Tuesday, December 4, 2007

Doonesbury in-country

Writing on the New Republic/Beauchamp debacle of several weeks ago concerning fabricated dispatches from Iraq (see here), Bob Bateman at Media Matters reaches this hard-to-dispute conclusion: When Salon's Glen Greenwald and the National Review Online's Michelle Malkin agree (and we might as well count Confederate Yankee and Andrew Sullivan, too), we've broken another seal on the apocalypse.

Congrats to TNR for doing its bit to promote bipartisan dialogue, even if it signals the end times.
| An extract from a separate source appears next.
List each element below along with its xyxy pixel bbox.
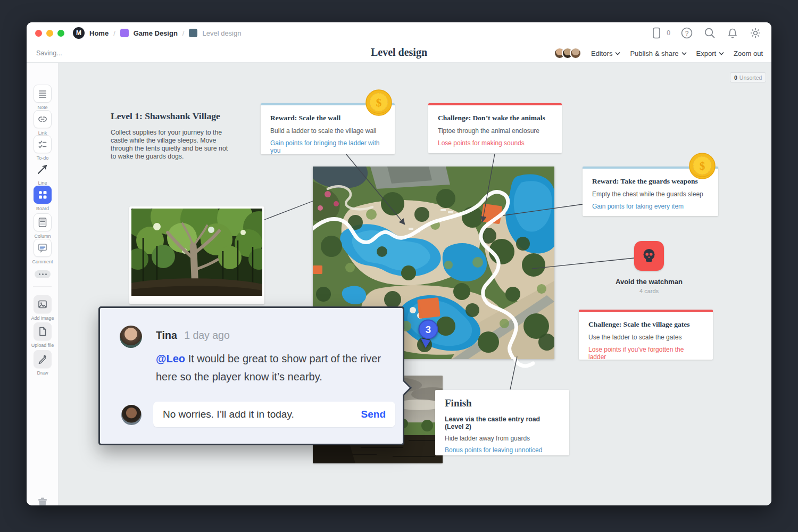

Bateman makes another point, though, about what the Beauchamp mess reveals:

Essentially, what unnerved me is that a magazine like TNR was so completely divorced from the military that they did not even have one person on staff -- one single person -- who was personally connected to a career professional in the military (and Elspeth Reeve, an intern at TNR who is now married to Beauchamp -- himself not a career professional in the military -- doesn't count), who could have a) helped them screen what was being sent in the first place, and b) helped them figure out how to fact-check the guy (let alone, after the fact, help them figure out what was really going on). I mean, seriously, how is it that at this point the best de facto depictions of life in-country come ... in Doonesbury?! (The very liberal cartoonist Gary Trudeau is, in a strange twist of journalism, apparently far better wired in to real soldiers on the ground than is the editor of a major magazine? How did this happen?)

While pondering Bateman's question, check out the Doonesbury strip yesterday and today.